Sr Security Analyst (CONTRACT) 5/2/2020
JOB DESCRIPTIONAPPLY Primary Purpose:
This role reports directly to the Associate Director of Information Security and will be responsible for a broad range of tasks including managing, monitoring and reporting on all aspects of the company s security landscape. The role will require managing security activities such as security solutions architectural design and implementation, risk calculation, security incidents, changes, policies and governance to meet various legal and regulatory standards including GDPR, HIPAA, SOX, ISO27001 etc. This role will also support the Information Security Vendor management and Audit programs.
Job Description: (Please note this is a contract role)
The Analyst will work in close collaboration with the retained outsourcing partners and external vendors to monitor and manage the company s security landscape. In this role, the Analyst will support the operational day to day security activities, serve as an internal information security subject matter expert, provide information security awareness, education and training in tandem with the groups initiative s, support the Information Security Vendor Management process through completion of 3rd party security assessments, support the IT Audit program through participation or serving as the primary security lead in internal or external Audits and by providing technical input into new security solutions design and implementation. The Analyst will work very closely with peers in other teams including Governance-Risk-Compliance (GRC) and Global Infrastructure groups to continuously improve the organizations security posture.
Essential Duties and Responsibilities:
* Evaluate new tools and techniques to create innovative and practical security solutions
* Lead project management activities associated with the implementation of new or upgraded hardware and software components of security enterprise solutions including project planning, execution and closeout.
* Support vulnerability management activities
* Investigate security incidents and escalate as required; operate software/hardware to protect information systems and all infrastructures.
* Create, develop, maintain and provide guidance on the implementation of information security across the organization through the use of policy, procedures and standards
* Provide support and evidence when required in respect of all audit activity undertaken within the environment to include liaising directly with auditors.
* Work with the Associate Director of Information Security to manage relationships with external vendors, ensuring that the performance and provision of services are meeting expectations.
* Attend Global Change Advisory Board and review proposed changes to identify gaps in controls or changes that introduce an unacceptable level of risk
* Identify security design gaps in existing and proposed architectures and recommend changes or enhancements
* Strive for continuous improvement across the delivery of the organizations security services
* Assist and train junior team members in the use of security tools, the preparation of security reports and the resolution of security issues
Minimum Education & Experience Requirements:
* BS/BA in Computer Science, IT, Information Systems or 10+ years experience in IT Security or IT infrastructure disciplines
* Relevant professional certifications desirable e.g. CISA, CISM, CISSP,
* 5+ years experience working in a similar role is desirable
* Experience in installation, configuration and troubleshooting of tools such as firewalls, IPS, malware protection, Log Management, MFA, NAC, and vulnerability management
* Good understanding of Privileges and Rights in Windows AD
* Possess a working knowledge of computer network vulnerability and compliance scanning/analysis software (e.g. Nessus).
* Experience of Privileged Access Management Solution implementation an advantage
* Experience of ICS an advantage
* Knowledge of network security architecture concepts including topology, protocols, components, and principles (e.g., application of defense-in-depth).
* Knowledge of Application Security Risks (e.g. Open Web Application Security Project Top 10 list).
* Knowledge of common IT industry and IT security standards (e.g.
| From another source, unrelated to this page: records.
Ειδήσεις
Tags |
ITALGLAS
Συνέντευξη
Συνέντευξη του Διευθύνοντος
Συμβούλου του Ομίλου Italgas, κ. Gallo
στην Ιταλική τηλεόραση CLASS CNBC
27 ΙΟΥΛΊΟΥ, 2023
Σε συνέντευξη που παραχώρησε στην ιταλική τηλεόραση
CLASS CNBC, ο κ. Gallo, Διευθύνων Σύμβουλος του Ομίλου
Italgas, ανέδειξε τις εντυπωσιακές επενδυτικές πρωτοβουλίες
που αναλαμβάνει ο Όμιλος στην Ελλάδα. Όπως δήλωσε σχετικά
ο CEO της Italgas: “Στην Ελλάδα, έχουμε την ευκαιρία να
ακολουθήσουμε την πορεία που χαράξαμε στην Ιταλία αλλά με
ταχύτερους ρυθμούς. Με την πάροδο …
ISO 27001, 27002, NIST800-53, CIS, COBIT, 21 CFR Part 11, ITIL)
Ability to work independently on defined tasks and can be relied upon to deliver high quality results
Ability to quickly understand and adapt to a complex and rapidly changing environment
Demonstrable problem solving, analytical skills and attention to detail
Ability to define problems, collect data, establish facts, carry out logical analysis, and draw valid conclusions.
Business- and solution-oriented, global mindset of strategic orientation, with ability to act tactically as required.
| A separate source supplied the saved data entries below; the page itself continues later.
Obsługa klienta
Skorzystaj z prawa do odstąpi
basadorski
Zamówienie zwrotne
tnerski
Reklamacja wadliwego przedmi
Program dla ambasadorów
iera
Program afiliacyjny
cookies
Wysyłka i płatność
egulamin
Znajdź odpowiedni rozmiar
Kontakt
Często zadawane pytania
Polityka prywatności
Ability to be self-directed while working under tight deadlines, must be able to perform well under pressure.
Experience in working in a team-oriented, collaborative environment
Highly self-motivated, high achiever
Strong communication (both written and verbal in English) and facilitation skills (small and large groups), especially when interacting with different levels of business.
Ability to cope with change, make decisions and act comfortably with risk and uncertainty.
Pro-active mindset, ability to think end-to-end.
Alkermes, Inc. is an equal employment opportunity employer and does not discriminate against any applicant because of race, creed, color, age, national origin, ancestry, religion, gender, sexual orientation, disability, genetic information, veteran status, military status, application for military service or any other class protected by state or federal law.